As an additional remark, there is a comment on this post on stack overflow indicating that I’ve been a bit remiss all along, that intermediate tables are the way to store keys / manage joins if using django nonrel.  Nonetheless I think I’ll look into NDB for my future investigations, as either solution (NDB or django nonrel) requires reworking of models used in a django project, and I’d rather use one that offers automatic caching and batching, which apparently are useful things to have.

Advertisements

Django on GAE – final thoughts for now

May 10, 2013

I came across the following project the other day: http://code.google.com/p/gae-django-cms/ .  It works right out of the box, and seems fully equipped with admin and all sorts of other useful things.  Additionally, it seems quite easy to integrate it with other (simple) django projects, like django-monetise.  Consequently this is probably where I will park my investigations of GAE for now.

Data Structures in SQL vs noSQL – with thoughts to django-nonrel

April 27, 2013

So I’ve been thinking again about the problem of SQL vs noSQL joins.  Basically, for background I am interested in how one could write another python package for the django-nonrel project, such that when a django project asks to do a many-to-many query, running on a nosql backend like MongoDB, the query is sent to that package.  Consequent to this, I would like the package to construct the data structures required to support such on a noSQL structure, ie interpret and build the necessary tables, then manage the interface between django’s data syntax on a standard SQL database and the table mapping so constructed, so that essentially the application is indistinguishable from one merely running on base django, on say a MySQL backend.  Then the behaviour of such would essentially allow one to use any django plugin currently available, without running into the need to rewrite its code (ie, directly alter its associated implicit data model(s)/data organisation, as described in its models.py file(s)).

Hence I’ve done some research, and found the following post on the MongoDB blog.  For comparison, here is a post describing a simple data structure for pure SQL.  Then it would seem that the problem becomes quite clear – whereas it is possible to use the same primary key field name for multiple tables, and join on such in mySQL or SQLite, primary key names must be different for each table on MongoDB or CouchDB, so it is necessary to create a table to associate different primary key field values if joining different tables in same, or some other noSQL backend.  Apparently this is an artifact of the fact that MongoDB must be in third normal form, whereas databases like mySQL are less restrictive, and can be in first, second or third normal form.  Presumably the fact that data must be structured in a certain way in MongoDB, as opposed to the freedom of MySQL or SQLite allows it to scale better, and consequently be the platform of choice for big data type services.
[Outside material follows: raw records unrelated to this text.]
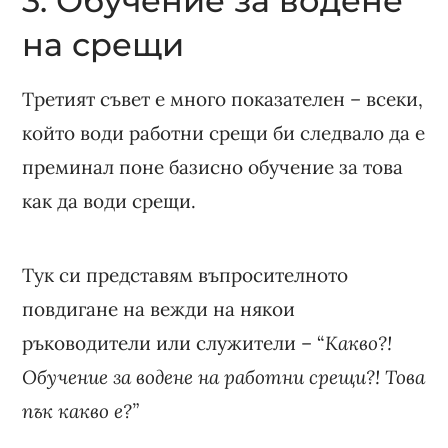
3. Обучение за водене
на срещи
Третият съвет е много показателен – всеки,
който води работни срещи би следвало да е
преминал поне базисно обучение за това
как да води срещи.
Тук си представям въпросителното
повдигане на вежди на някои
ръководители или служители – “
Какво?!
Обучение за водене на работни срещи?! Това
пък какво е?”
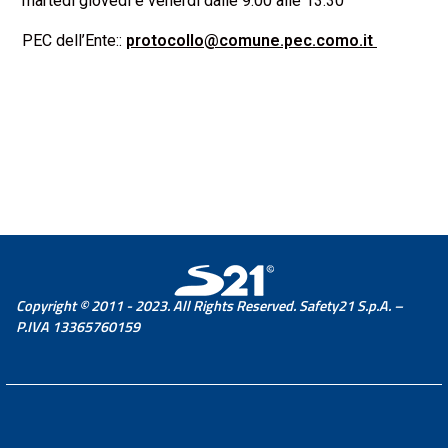
martedì giovedì e venerdì dalle 9.00 alle 13.30
PEC
dell’Ente:
:
protocollo@comune.pec.como.it
Copyright © 2011 - 2023. All Rights Reserved. Safety21 S.p.A. –
P.IVA 13365760159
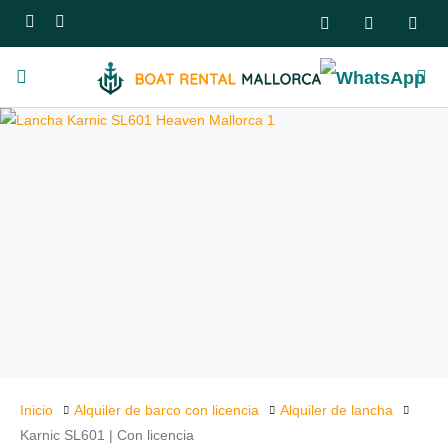
Inicio
Alquiler de barco con licencia
Alquiler de lancha
Karnic SL601 | Con licencia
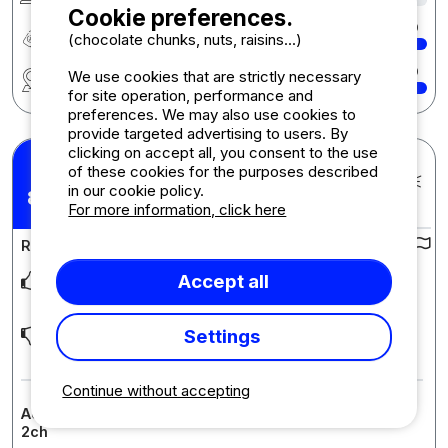
Cookie preferences.
Quality-price ratio
10
(chocolate chunks, nuts, raisins...)
Region
10
We use cookies that are strictly necessary
for site operation, performance and
preferences. We may also use cookies to
provide targeted advertising to users. By
clicking on accept all, you consent to the use
of these cookies for the purposes described
Evelyne D.
Posted 15/07/2026
in our cookie policy.
8,5
Stay : 05/07/2026 - 12/07/2026
/10
For more information, click here
Review of the campsite :
Accept all
Semaine agréable avec tout de même une petite déception
au niveau des animations pour les enfants...
... Read more
Settings
Plus de diversités au niveau animation..un peu plus de
convivialité et bonne humeur en ce qui concer
... Read more
Continue without accepting
Accommodation review : Mobil-Home Confort Murier
2ch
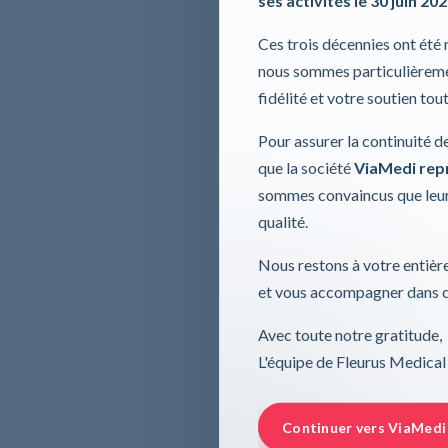
ses activités le 30 juin 20
Ces trois décennies ont été
nous sommes particulièremen
fidélité et votre soutien tou
Pour assurer la continuité d
que la société
ViaMedi repre
sommes convaincus que leur
qualité.
Nous restons à votre entière
et vous accompagner dans ce
Avec toute notre gratitude,
L'équipe de Fleurus Medical
Continuer vers ViaMedi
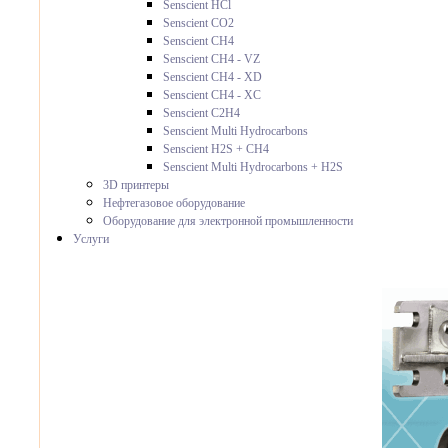
Senscient HCl
Senscient CO2
Senscient CH4
Senscient CH4 - VZ
Senscient CH4 - XD
Senscient CH4 - XC
Senscient C2H4
Senscient Multi Hydrocarbons
Senscient H2S + CH4
Senscient Multi Hydrocarbons + H2S
3D принтеры
Нефтегазовое оборудование
Оборудование для электронной промышленности
Услуги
So this reduces the noSQL many-to-many django nonrel problem to the following: given a query that is essentially predicated on the assumption of first (or second, but I think first) normal form, regarding a join, how can one build boilerplate code to do the behind the scenes switch/replace, and create the data structures in third normal form representing the same equivalent information (or query) as per first?

Forum Experiment, part one

April 20, 2013

I now have a database of forums available, at this location: http://myinfo-scs.appspot.com .  This is based on code located here: https://github.com/kjk/fofou and described in more detail here: http://blog.kowalczyk.info/software/fofou/ .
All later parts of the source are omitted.